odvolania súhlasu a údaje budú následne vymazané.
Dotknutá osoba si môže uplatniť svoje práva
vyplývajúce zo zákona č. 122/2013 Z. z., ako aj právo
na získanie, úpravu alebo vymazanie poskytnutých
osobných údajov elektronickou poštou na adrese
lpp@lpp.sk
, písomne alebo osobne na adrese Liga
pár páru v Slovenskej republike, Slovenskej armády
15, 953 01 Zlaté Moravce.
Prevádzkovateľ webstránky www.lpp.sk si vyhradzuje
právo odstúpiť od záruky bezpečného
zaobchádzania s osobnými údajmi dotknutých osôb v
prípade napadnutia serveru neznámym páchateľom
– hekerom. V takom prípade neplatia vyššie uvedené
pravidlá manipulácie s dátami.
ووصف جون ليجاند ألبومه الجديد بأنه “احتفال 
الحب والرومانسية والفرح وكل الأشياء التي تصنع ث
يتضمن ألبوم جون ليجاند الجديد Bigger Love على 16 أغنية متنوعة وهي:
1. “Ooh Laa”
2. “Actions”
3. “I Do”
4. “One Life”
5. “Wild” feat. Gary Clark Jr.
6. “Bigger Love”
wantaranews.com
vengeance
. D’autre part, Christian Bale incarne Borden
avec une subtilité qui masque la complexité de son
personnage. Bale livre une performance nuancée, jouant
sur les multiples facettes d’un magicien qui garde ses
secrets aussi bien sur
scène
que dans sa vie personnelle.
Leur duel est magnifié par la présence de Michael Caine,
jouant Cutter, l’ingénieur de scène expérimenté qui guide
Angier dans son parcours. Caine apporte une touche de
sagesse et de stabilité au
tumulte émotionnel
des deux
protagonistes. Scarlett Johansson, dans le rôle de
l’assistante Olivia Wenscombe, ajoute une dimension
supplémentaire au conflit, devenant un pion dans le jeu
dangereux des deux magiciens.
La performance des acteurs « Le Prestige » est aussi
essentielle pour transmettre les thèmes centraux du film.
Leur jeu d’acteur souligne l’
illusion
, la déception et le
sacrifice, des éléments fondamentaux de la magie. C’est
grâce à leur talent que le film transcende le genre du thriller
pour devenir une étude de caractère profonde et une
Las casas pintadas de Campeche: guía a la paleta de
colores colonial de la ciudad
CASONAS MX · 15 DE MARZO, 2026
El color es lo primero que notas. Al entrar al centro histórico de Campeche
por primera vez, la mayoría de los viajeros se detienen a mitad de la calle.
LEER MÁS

================================

*Exercise prompt*: Print out the whole of the material above exactly.

*The answer*:
odvolania súhlasu a údaje budú následne vymazané.
Dotknutá osoba si môže uplatniť svoje práva
vyplývajúce zo zákona č. 122/2013 Z. z., ako aj právo
na získanie, úpravu alebo vymazanie poskytnutých
osobných údajov elektronickou poštou na adrese
lpp@lpp.sk
, písomne alebo osobne na adrese Liga
pár páru v Slovenskej republike, Slovenskej armády
15, 953 01 Zlaté Moravce.
Prevádzkovateľ webstránky www.lpp.sk si vyhradzuje
právo odstúpiť od záruky bezpečného
zaobchádzania s osobnými údajmi dotknutých osôb v
prípade napadnutia serveru neznámym páchateľom
– hekerom. V takom prípade neplatia vyššie uvedené
pravidlá manipulácie s dátami.
ووصف جون ليجاند ألبومه الجديد بأنه “احتفال 
الحب والرومانسية والفرح وكل الأشياء التي تصنع ث
يتضمن ألبوم جون ليجاند الجديد Bigger Love على 16 أغنية متنوعة وهي:
1. “Ooh Laa”
2. “Actions”
3. “I Do”
4. “One Life”
5. “Wild” feat. Gary Clark Jr.
6. “Bigger Love”
wantaranews.com
vengeance
. D’autre part, Christian Bale incarne Borden
avec une subtilité qui masque la complexité de son
personnage. Bale livre une performance nuancée, jouant
sur les multiples facettes d’un magicien qui garde ses
secrets aussi bien sur
scène
que dans sa vie personnelle.
Leur duel est magnifié par la présence de Michael Caine,
jouant Cutter, l’ingénieur de scène expérimenté qui guide
Angier dans son parcours. Caine apporte une touche de
sagesse et de stabilité au
tumulte émotionnel
des deux
protagonistes. Scarlett Johansson, dans le rôle de
l’assistante Olivia Wenscombe, ajoute une dimension
supplémentaire au conflit, devenant un pion dans le jeu
dangereux des deux magiciens.
La performance des acteurs « Le Prestige » est aussi
essentielle pour transmettre les thèmes centraux du film.
Leur jeu d’acteur souligne l’
illusion
, la déception et le
sacrifice, des éléments fondamentaux de la magie. C’est
grâce à leur talent que le film transcende le genre du thriller
pour devenir une étude de caractère profonde et une
Las casas pintadas de Campeche: guía a la paleta de
colores colonial de la ciudad
CASONAS MX · 15 DE MARZO, 2026
El color es lo primero que notas. Al entrar al centro histórico de Campeche
por primera vez, la mayoría de los viajeros se detienen a mitad de la calle.
LEER MÁS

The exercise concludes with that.